Märchenhaftes Schloss in der Märchenstadt der Brüder Grimm

Sonntag, 19.09.2021
von WALTER DÖRR
STEINAU - Die Staatliche Schlösser und Gärten Hessen mit Sitz in Bad Homburg vor der Höhe betreuen seit 1959 das Schloss Steinau, eines der bedeutendsten Renaissanceschlösser in Hessen. Es wurde im späten 13. Jahrhundert als Burg gebaut und erfuhr in den verschiedenen Epochen immer wieder Erweiterungen.

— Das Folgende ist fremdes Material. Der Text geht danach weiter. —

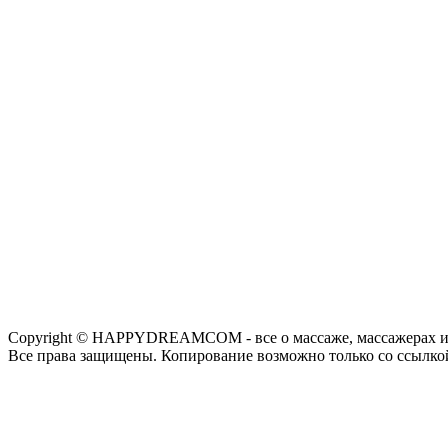
Copyright © HAPPYDREAMCOM - все о массаже, массажерах и
Все права защищены. Копирование возможно только со ссылко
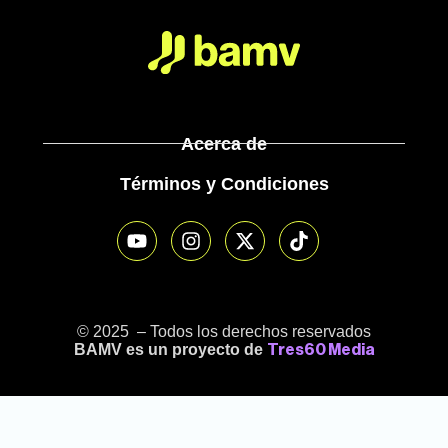
Acerca de
Términos y Condiciones
© 2025 – Todos los derechos reservados
BAMV es un proyecto de
Tres60 Media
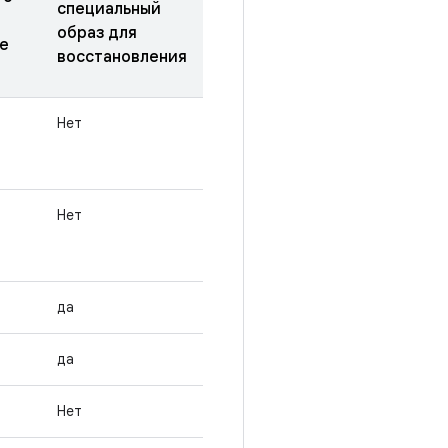
специальный
образ для
е
восстановления
Нет
Нет
да
да
Нет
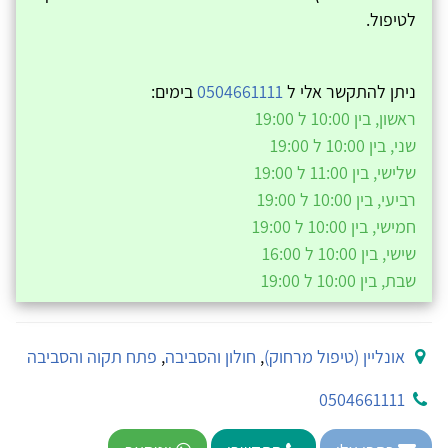
לטיפול.
ניתן להתקשר אלי ל
0504661111
בימים:
ראשון, בין 10:00 ל 19:00
שני, בין 10:00 ל 19:00
שלישי, בין 11:00 ל 19:00
רביעי, בין 10:00 ל 19:00
חמישי, בין 10:00 ל 19:00
שישי, בין 10:00 ל 16:00
שבת, בין 10:00 ל 19:00
אונליין (טיפול מרחוק)
,
חולון והסביבה
,
פתח תקוה והסביבה
0504661111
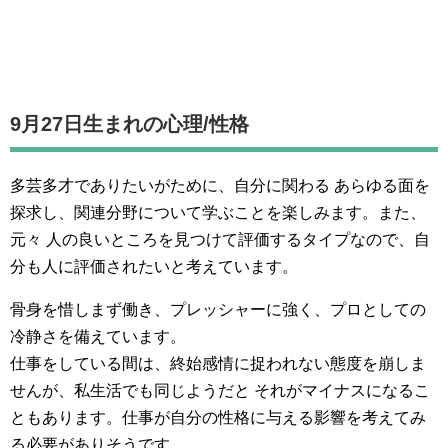
9月27日生まれの
心理/性格
多芸多才でありたいがために、自分に関わる あらゆる面を
探求し、関連分野について学ぶことを楽しみます。また、
元々 人の良いところを見つけて評価するタイプなので、自
分も人に評価されたいと考えています。
骨身を惜しまず働き、プレッシャーに強く、プロとしての
冷静さを備えています。
仕事をしている間は、終始感情に捉われない態度を崩しま
せんが、私生活でも同じようだと それがマイナスになるこ
ともあります。仕事が自分の性格に与える影響を考えてみ
る必要がありそうです。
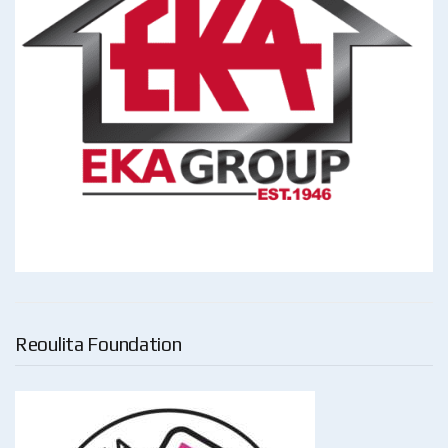
Reoulita Foundation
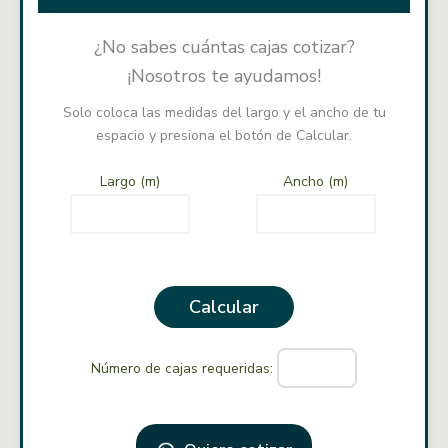
¿No sabes cuántas cajas cotizar?
¡Nosotros te ayudamos!
Solo coloca las medidas del largo y el ancho de tu
espacio y presiona el botón de Calcular.
Largo (m)
Ancho (m)
Calcular
Número de cajas requeridas:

Heute ist die stattliche Anlage eine besondere Sehenswürdigkeit in Steinau an der Straße, der einstigen Frankfurt-Leipziger Handelstraße.
Die Festung Schloss Steinau begann Graf Philipp II von Hanau-Münzenberg 1525 umzubauen und zu modernisieren. Da Philipp II. nach nur einer kurzen Regierungszeit starb, wurden die Hauptarbeiten von dessen Sohn Philipp III. weitergeführt. Als Dreijähriger musste er die Regierungsgeschäfte in der Grafschaft übernehmen. Er hatte deshalb zwei Vormünder, den Grafen von Nassau und den Grafen Reinhard von Solms. Von 1542 bis 1558 entstand ein bastionsartiges unregelmäßiges Fünfeck mit vier Trakten, vier vorgelagerten Eckbauten („Pavillons“) und zwei Torhäusern im Norden und Süden. Der fünfte Trakt im Südosten wurde beim Einfall der Kroaten 1634 zerstört. Grundmauerreste sind noch erkennbar.

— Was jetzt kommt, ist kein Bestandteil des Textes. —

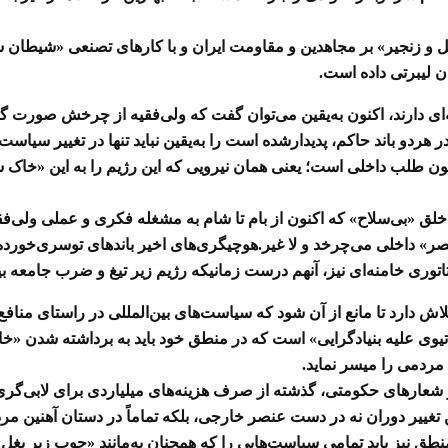
 و زنجیر
» بر مجاهدین و مقاومت ایران و با کارهای تصنعی «شیطان س
 لیبرتی داده است.
ه‌ای دارند، اکنون به‌یقین می‌توان گفت که ولی‌فقیه از چرخش صورت
 هردو باند حاکم، پدیدارشده است را به‌یقین نباید تنها در تغییر سیا
طلب داخلی است؛ یعنی همان نیرویی که این رژیم را به این «خاک سی
خلق «بی‌سلاح
» که اکنون از بام تا شام به مشغله فکری و عملی ولی‌فقی
ر» داخلی می‌چرخد و لا غیر.هوچیگری‌های اخیر باندهای توسری‌خورده 
توری خامنه‌ای نیز، آنهم درست زمانیکه رژیم زیر تیغ و ضرب جامعه ب
لاش دارد تا مانع از آن شود که سیاست‌های بین‌المللی در راستای منا
یوی علیه بنیادگرایی» است که در منطق خود باید به برداشته شدن «خا
مردمی را میسر نماید.
و شعارهای حکومتی، گذشته از صرف هزینه‌های میلیاردی برای لابی‌گری
غییر دوران نه در دست عنصر خارجی، بلکه تماماً در دستان آهنین مردم
ق نیز باید تمامی سیاست‌هایی را که همچنان به‌مانند «چوب زیر بغل» 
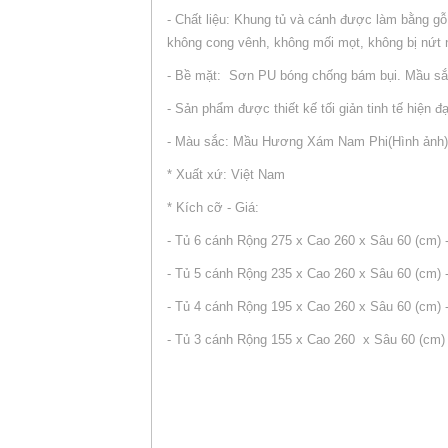
- Chất liệu: Khung tủ và cánh được làm bằng g
không cong vênh, không mối mọt, không bị nứt n
- Bề mặt: Sơn PU bóng chống bám bụi. Mầu sắc
- Sản phẩm được thiết kế tối giản tinh tế hiện đại
- Màu sắc: Mầu Hương Xám Nam Phi(Hình ảnh)
* Xuất xứ: Việt Nam
* Kích cỡ - Giá:
- Tủ 6 cánh Rộng 275 x Cao 260 x Sâu 60 (cm) 
- Tủ 5 cánh Rộng 235 x Cao 260 x Sâu 60 (cm) 
- Tủ 4 cánh Rộng 195 x Cao 260 x Sâu 60 (cm) 
- Tủ 3 cánh Rộng 155 x Cao 260 x Sâu 60 (cm) 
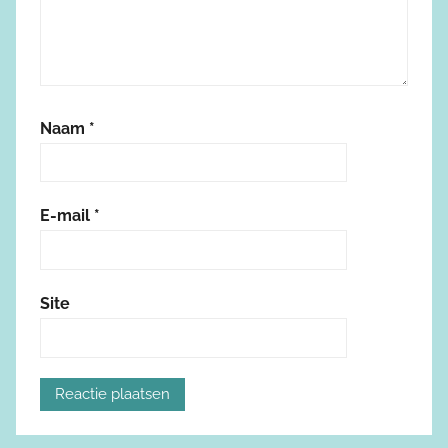
Naam
*
E-mail
*
Site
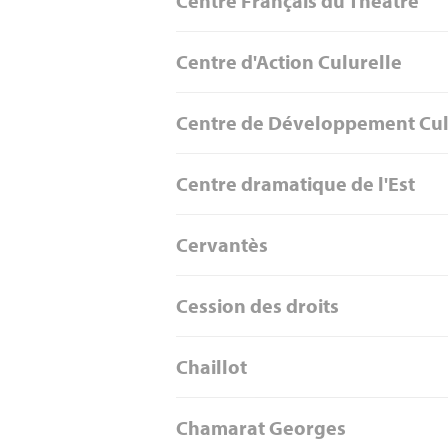
Centre Français du Théâtre
Centre d'Action Culurelle
Centre de Développement Cul
Centre dramatique de l'Est
Cervantès
Cession des droits
Chaillot
Chamarat Georges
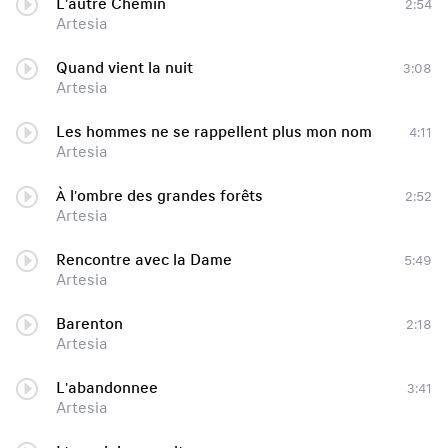
L'autre Chemin
2:54
Artesia
Quand vient la nuit
3:08
Artesia
Les hommes ne se rappellent plus mon nom
4:11
Artesia
À l'ombre des grandes forêts
2:52
Artesia
Rencontre avec la Dame
5:49
Artesia
Barenton
2:18
Artesia
L'abandonnee
3:41
Artesia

Umgeben ist das Schloss von einem vier bis fünf Meter tiefen und 18 bis 25 Meter breiten Burggraben. In dem „Hirschgraben“ kann man heute genüsslich spazieren gehen und für die jüngsten Besucher gibt es einen Kinderspielplatz vor imposanter Kulisse. Geschützscharten und die mit Zugbrücken und Fallgattern gesicherten Tore machten das Schloss zu einem wehrhaften Bau. Weithin sichtbar ist der 41 Meter hohe Schlossturm. Das Innere des Schlosses ließen die Grafen von Hanau-Münzenberg prachtvoll ausstatten. Wandmalereien mit Renaissance-Ornamenten und Porträtmedaillons zieren die Säle und Appartements im Obergeschoss. Schloss Steinau war ursprünglich eine Nebenresidenz der Grafen von Hanau-Münzenberg, wurde aber größtenteils als hanauischer Witwensitz genutzt.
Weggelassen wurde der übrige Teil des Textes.